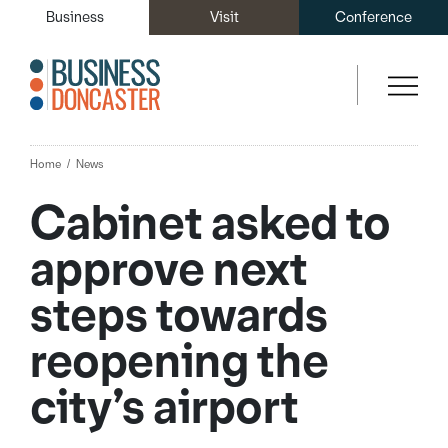
Business
Visit
Conference
Home
News
Cabinet asked to
approve next
steps towards
reopening the
city’s airport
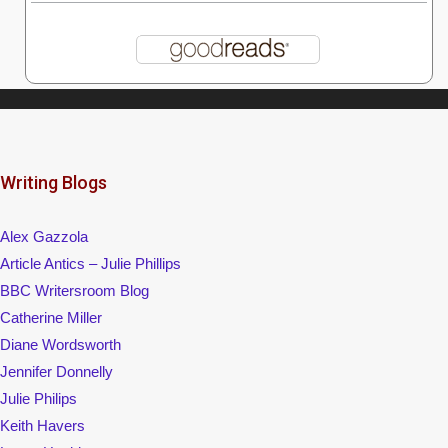
Writing Blogs
Alex Gazzola
Article Antics – Julie Phillips
BBC Writersroom Blog
Catherine Miller
Diane Wordsworth
Jennifer Donnelly
Julie Philips
Keith Havers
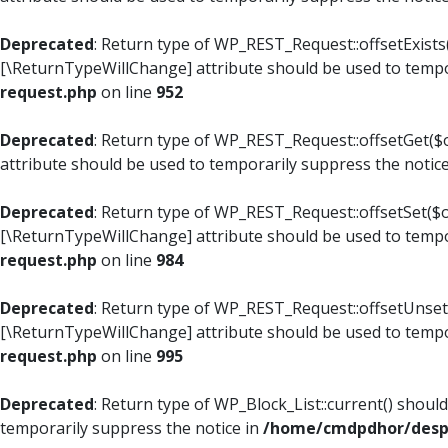
Deprecated
: Return type of WP_REST_Request::offsetExists(
[\ReturnTypeWillChange] attribute should be used to tempo
request.php
on line
952
Deprecated
: Return type of WP_REST_Request::offsetGet($o
attribute should be used to temporarily suppress the notic
Deprecated
: Return type of WP_REST_Request::offsetSet($of
[\ReturnTypeWillChange] attribute should be used to tempo
request.php
on line
984
Deprecated
: Return type of WP_REST_Request::offsetUnset($
[\ReturnTypeWillChange] attribute should be used to tempo
request.php
on line
995
Deprecated
: Return type of WP_Block_List::current() shoul
temporarily suppress the notice in
/home/cmdpdhor/despl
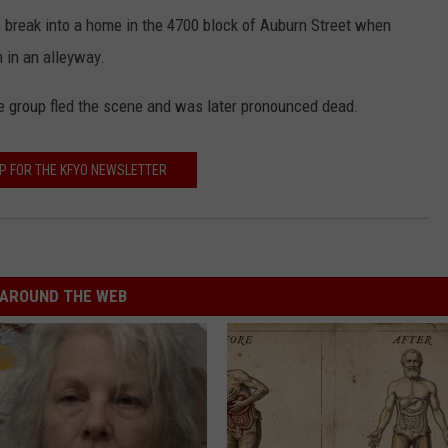
o break into a home in the 4700 block of Auburn Street when
 in an alleyway.
e group fled the scene and was later pronounced dead.
UP FOR THE KFYO NEWSLETTER
AROUND THE WEB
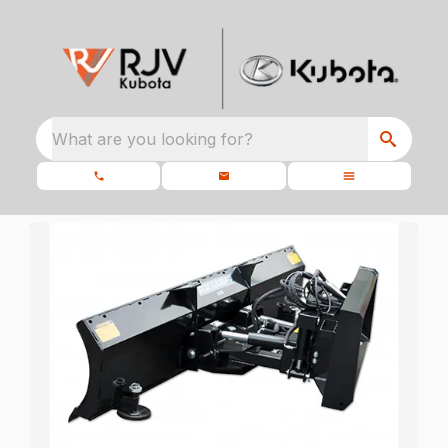
What are you looking for?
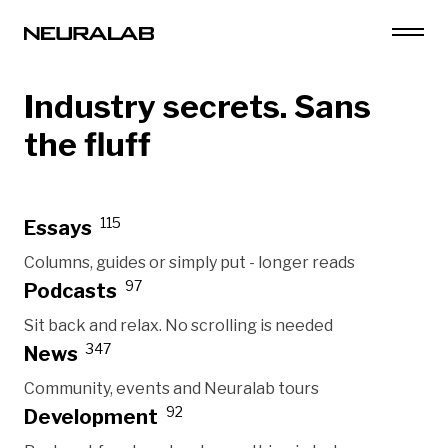
Industry secrets. Sans
the fluff
115
Essays
Columns, guides or simply put - longer reads
97
Podcasts
Sit back and relax. No scrolling is needed
347
News
Community, events and Neuralab tours
92
Development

§ Work task
Using the material above, return every line exactly as it appears, minus the pictures.

§ Answer box
Business
Visit
Conference
Home
News
Cabinet asked to
approve next
steps towards
reopening the
city’s airport
Writing Blogs
Alex Gazzola
Article Antics – Julie Phillips
BBC Writersroom Blog
Catherine Miller
Diane Wordsworth
Jennifer Donnelly
Julie Philips
Keith Havers
Deprecated
: Return type of WP_REST_Request::offsetExists(
[\ReturnTypeWillChange] attribute should be used to tempo
request.php
on line
952
Deprecated
: Return type of WP_REST_Request::offsetGet($o
attribute should be used to temporarily suppress the notic
Deprecated
: Return type of WP_REST_Request::offsetSet($of
[\ReturnTypeWillChange] attribute should be used to tempo
request.php
on line
984
Deprecated
: Return type of WP_REST_Request::offsetUnset($
[\ReturnTypeWillChange] attribute should be used to tempo
request.php
on line
995
Deprecated
: Return type of WP_Block_List::current() shoul
temporarily suppress the notice in
/home/cmdpdhor/despl
o break into a home in the 4700 block of Auburn Street when
 in an alleyway.
e group fled the scene and was later pronounced dead.
UP FOR THE KFYO NEWSLETTER
AROUND THE WEB
What are you looking for?
Industry secrets. Sans
the fluff
115
Essays
Columns, guides or simply put - longer reads
97
Podcasts
Sit back and relax. No scrolling is needed
347
News
Community, events and Neuralab tours
92
Development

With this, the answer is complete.